> **WHAT THIS TASK INVOLVES**:
Only an exact copy of the listing below will do.

> **RECORDS SHOWN**:

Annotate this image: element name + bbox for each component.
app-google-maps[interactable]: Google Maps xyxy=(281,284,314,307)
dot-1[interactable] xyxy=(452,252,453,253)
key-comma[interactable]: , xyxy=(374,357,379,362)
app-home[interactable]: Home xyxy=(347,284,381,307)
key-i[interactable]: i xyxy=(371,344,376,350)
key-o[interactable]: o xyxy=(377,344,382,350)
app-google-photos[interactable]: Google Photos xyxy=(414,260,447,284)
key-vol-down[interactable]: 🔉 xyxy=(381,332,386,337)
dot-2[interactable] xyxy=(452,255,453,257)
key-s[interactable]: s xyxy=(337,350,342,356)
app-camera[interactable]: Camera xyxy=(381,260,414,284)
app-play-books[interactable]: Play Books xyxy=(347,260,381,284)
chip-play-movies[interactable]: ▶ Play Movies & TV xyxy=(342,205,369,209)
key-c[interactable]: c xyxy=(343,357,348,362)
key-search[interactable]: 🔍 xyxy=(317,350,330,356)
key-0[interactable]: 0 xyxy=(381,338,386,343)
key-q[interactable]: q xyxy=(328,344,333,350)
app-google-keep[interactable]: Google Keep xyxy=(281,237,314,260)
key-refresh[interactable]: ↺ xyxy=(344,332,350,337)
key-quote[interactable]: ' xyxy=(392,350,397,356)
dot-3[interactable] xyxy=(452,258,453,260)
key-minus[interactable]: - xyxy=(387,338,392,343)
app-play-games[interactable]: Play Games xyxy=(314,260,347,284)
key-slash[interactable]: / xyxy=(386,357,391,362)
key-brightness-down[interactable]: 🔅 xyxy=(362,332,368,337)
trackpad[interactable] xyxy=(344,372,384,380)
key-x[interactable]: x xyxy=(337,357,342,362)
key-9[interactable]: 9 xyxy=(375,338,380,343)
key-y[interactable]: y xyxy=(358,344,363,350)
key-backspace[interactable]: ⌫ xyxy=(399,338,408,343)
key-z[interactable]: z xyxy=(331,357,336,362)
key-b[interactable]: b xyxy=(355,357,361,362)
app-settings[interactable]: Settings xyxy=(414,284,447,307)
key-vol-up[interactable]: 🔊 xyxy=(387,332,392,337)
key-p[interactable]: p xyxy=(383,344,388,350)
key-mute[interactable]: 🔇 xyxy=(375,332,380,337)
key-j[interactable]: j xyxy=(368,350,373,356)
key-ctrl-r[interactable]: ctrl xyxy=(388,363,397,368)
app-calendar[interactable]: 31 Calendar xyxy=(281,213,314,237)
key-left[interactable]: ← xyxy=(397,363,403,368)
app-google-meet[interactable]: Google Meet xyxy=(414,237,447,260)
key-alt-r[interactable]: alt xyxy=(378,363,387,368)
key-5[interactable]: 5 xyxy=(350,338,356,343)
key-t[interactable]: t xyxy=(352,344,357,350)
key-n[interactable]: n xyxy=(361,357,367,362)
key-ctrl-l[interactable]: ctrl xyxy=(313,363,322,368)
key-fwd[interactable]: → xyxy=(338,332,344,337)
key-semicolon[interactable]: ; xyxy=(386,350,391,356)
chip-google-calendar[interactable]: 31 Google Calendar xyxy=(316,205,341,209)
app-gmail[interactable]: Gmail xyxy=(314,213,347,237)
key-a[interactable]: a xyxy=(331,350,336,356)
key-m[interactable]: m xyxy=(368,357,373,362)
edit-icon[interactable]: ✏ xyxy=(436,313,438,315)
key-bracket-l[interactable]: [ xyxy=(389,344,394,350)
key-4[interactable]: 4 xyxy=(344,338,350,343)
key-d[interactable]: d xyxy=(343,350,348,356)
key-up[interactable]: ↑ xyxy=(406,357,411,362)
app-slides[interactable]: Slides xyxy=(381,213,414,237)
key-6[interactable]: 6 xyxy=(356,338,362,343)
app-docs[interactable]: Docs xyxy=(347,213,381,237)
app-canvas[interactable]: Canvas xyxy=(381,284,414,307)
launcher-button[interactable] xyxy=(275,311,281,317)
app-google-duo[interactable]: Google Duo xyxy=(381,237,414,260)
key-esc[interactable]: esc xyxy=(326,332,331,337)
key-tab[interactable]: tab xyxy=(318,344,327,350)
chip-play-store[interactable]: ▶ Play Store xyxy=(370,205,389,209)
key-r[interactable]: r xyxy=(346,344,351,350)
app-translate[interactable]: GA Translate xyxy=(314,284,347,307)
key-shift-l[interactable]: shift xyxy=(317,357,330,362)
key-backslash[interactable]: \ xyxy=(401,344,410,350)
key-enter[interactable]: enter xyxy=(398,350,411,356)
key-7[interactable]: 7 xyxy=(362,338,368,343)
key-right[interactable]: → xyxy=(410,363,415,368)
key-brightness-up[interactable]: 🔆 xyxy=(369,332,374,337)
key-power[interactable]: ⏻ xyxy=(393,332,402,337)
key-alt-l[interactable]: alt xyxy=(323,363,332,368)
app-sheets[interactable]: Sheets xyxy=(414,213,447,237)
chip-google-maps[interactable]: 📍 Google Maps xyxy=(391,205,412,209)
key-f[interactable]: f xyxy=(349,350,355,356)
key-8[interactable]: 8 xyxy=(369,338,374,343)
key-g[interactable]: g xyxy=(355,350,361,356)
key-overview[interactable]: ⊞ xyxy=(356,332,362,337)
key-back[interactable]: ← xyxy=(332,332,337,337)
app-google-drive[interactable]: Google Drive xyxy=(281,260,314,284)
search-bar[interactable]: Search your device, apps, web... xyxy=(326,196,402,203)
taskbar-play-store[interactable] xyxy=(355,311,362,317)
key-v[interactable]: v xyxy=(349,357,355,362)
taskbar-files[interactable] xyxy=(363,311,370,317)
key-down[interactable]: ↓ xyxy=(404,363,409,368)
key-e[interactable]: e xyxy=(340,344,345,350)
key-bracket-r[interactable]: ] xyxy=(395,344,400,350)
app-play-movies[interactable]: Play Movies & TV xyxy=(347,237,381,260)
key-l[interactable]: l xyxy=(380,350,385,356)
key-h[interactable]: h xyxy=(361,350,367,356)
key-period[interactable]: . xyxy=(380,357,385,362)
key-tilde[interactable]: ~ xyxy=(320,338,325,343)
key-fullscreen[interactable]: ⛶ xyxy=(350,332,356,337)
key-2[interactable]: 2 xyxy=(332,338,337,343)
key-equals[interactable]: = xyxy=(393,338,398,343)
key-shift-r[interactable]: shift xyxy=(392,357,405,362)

> **RESPONSE FOR THIS EXERCISE**:
Annotate this image: element name + bbox for each component.
app-google-maps[interactable]: Google Maps xyxy=(281,284,314,307)
dot-1[interactable] xyxy=(452,252,453,253)
key-comma[interactable]: , xyxy=(374,357,379,362)
app-home[interactable]: Home xyxy=(347,284,381,307)
key-i[interactable]: i xyxy=(371,344,376,350)
key-o[interactable]: o xyxy=(377,344,382,350)
app-google-photos[interactable]: Google Photos xyxy=(414,260,447,284)
key-vol-down[interactable]: 🔉 xyxy=(381,332,386,337)
dot-2[interactable] xyxy=(452,255,453,257)
key-s[interactable]: s xyxy=(337,350,342,356)
app-camera[interactable]: Camera xyxy=(381,260,414,284)
app-play-books[interactable]: Play Books xyxy=(347,260,381,284)
chip-play-movies[interactable]: ▶ Play Movies & TV xyxy=(342,205,369,209)
key-c[interactable]: c xyxy=(343,357,348,362)
key-search[interactable]: 🔍 xyxy=(317,350,330,356)
key-0[interactable]: 0 xyxy=(381,338,386,343)
key-q[interactable]: q xyxy=(328,344,333,350)
app-google-keep[interactable]: Google Keep xyxy=(281,237,314,260)
key-refresh[interactable]: ↺ xyxy=(344,332,350,337)
key-quote[interactable]: ' xyxy=(392,350,397,356)
dot-3[interactable] xyxy=(452,258,453,260)
key-minus[interactable]: - xyxy=(387,338,392,343)
app-play-games[interactable]: Play Games xyxy=(314,260,347,284)
key-slash[interactable]: / xyxy=(386,357,391,362)
key-brightness-down[interactable]: 🔅 xyxy=(362,332,368,337)
trackpad[interactable] xyxy=(344,372,384,380)
key-x[interactable]: x xyxy=(337,357,342,362)
key-9[interactable]: 9 xyxy=(375,338,380,343)
key-y[interactable]: y xyxy=(358,344,363,350)
key-backspace[interactable]: ⌫ xyxy=(399,338,408,343)
key-z[interactable]: z xyxy=(331,357,336,362)
key-b[interactable]: b xyxy=(355,357,361,362)
app-settings[interactable]: Settings xyxy=(414,284,447,307)
key-vol-up[interactable]: 🔊 xyxy=(387,332,392,337)
key-p[interactable]: p xyxy=(383,344,388,350)
key-mute[interactable]: 🔇 xyxy=(375,332,380,337)
key-j[interactable]: j xyxy=(368,350,373,356)
key-ctrl-r[interactable]: ctrl xyxy=(388,363,397,368)
app-calendar[interactable]: 31 Calendar xyxy=(281,213,314,237)
key-left[interactable]: ← xyxy=(397,363,403,368)
app-google-meet[interactable]: Google Meet xyxy=(414,237,447,260)
key-alt-r[interactable]: alt xyxy=(378,363,387,368)
key-5[interactable]: 5 xyxy=(350,338,356,343)
key-t[interactable]: t xyxy=(352,344,357,350)
key-n[interactable]: n xyxy=(361,357,367,362)
key-ctrl-l[interactable]: ctrl xyxy=(313,363,322,368)
key-fwd[interactable]: → xyxy=(338,332,344,337)
key-semicolon[interactable]: ; xyxy=(386,350,391,356)
chip-google-calendar[interactable]: 31 Google Calendar xyxy=(316,205,341,209)
app-gmail[interactable]: Gmail xyxy=(314,213,347,237)
key-a[interactable]: a xyxy=(331,350,336,356)
key-m[interactable]: m xyxy=(368,357,373,362)
edit-icon[interactable]: ✏ xyxy=(436,313,438,315)
key-bracket-l[interactable]: [ xyxy=(389,344,394,350)
key-4[interactable]: 4 xyxy=(344,338,350,343)
key-d[interactable]: d xyxy=(343,350,348,356)
key-up[interactable]: ↑ xyxy=(406,357,411,362)
app-slides[interactable]: Slides xyxy=(381,213,414,237)
key-6[interactable]: 6 xyxy=(356,338,362,343)
app-docs[interactable]: Docs xyxy=(347,213,381,237)
app-canvas[interactable]: Canvas xyxy=(381,284,414,307)
launcher-button[interactable] xyxy=(275,311,281,317)
app-google-duo[interactable]: Google Duo xyxy=(381,237,414,260)
key-esc[interactable]: esc xyxy=(326,332,331,337)
key-tab[interactable]: tab xyxy=(318,344,327,350)
chip-play-store[interactable]: ▶ Play Store xyxy=(370,205,389,209)
key-r[interactable]: r xyxy=(346,344,351,350)
app-translate[interactable]: GA Translate xyxy=(314,284,347,307)
key-shift-l[interactable]: shift xyxy=(317,357,330,362)
key-backslash[interactable]: \ xyxy=(401,344,410,350)
key-enter[interactable]: enter xyxy=(398,350,411,356)
key-7[interactable]: 7 xyxy=(362,338,368,343)
key-right[interactable]: → xyxy=(410,363,415,368)
key-brightness-up[interactable]: 🔆 xyxy=(369,332,374,337)
key-power[interactable]: ⏻ xyxy=(393,332,402,337)
key-alt-l[interactable]: alt xyxy=(323,363,332,368)
app-sheets[interactable]: Sheets xyxy=(414,213,447,237)
chip-google-maps[interactable]: 📍 Google Maps xyxy=(391,205,412,209)
key-f[interactable]: f xyxy=(349,350,355,356)
key-8[interactable]: 8 xyxy=(369,338,374,343)
key-g[interactable]: g xyxy=(355,350,361,356)
key-overview[interactable]: ⊞ xyxy=(356,332,362,337)
key-back[interactable]: ← xyxy=(332,332,337,337)
app-google-drive[interactable]: Google Drive xyxy=(281,260,314,284)
search-bar[interactable]: Search your device, apps, web... xyxy=(326,196,402,203)
taskbar-play-store[interactable] xyxy=(355,311,362,317)
key-v[interactable]: v xyxy=(349,357,355,362)
taskbar-files[interactable] xyxy=(363,311,370,317)
key-down[interactable]: ↓ xyxy=(404,363,409,368)
key-e[interactable]: e xyxy=(340,344,345,350)
key-bracket-r[interactable]: ] xyxy=(395,344,400,350)
app-play-movies[interactable]: Play Movies & TV xyxy=(347,237,381,260)
key-l[interactable]: l xyxy=(380,350,385,356)
key-h[interactable]: h xyxy=(361,350,367,356)
key-period[interactable]: . xyxy=(380,357,385,362)
key-tilde[interactable]: ~ xyxy=(320,338,325,343)
key-fullscreen[interactable]: ⛶ xyxy=(350,332,356,337)
key-2[interactable]: 2 xyxy=(332,338,337,343)
key-equals[interactable]: = xyxy=(393,338,398,343)
key-shift-r[interactable]: shift xyxy=(392,357,405,362)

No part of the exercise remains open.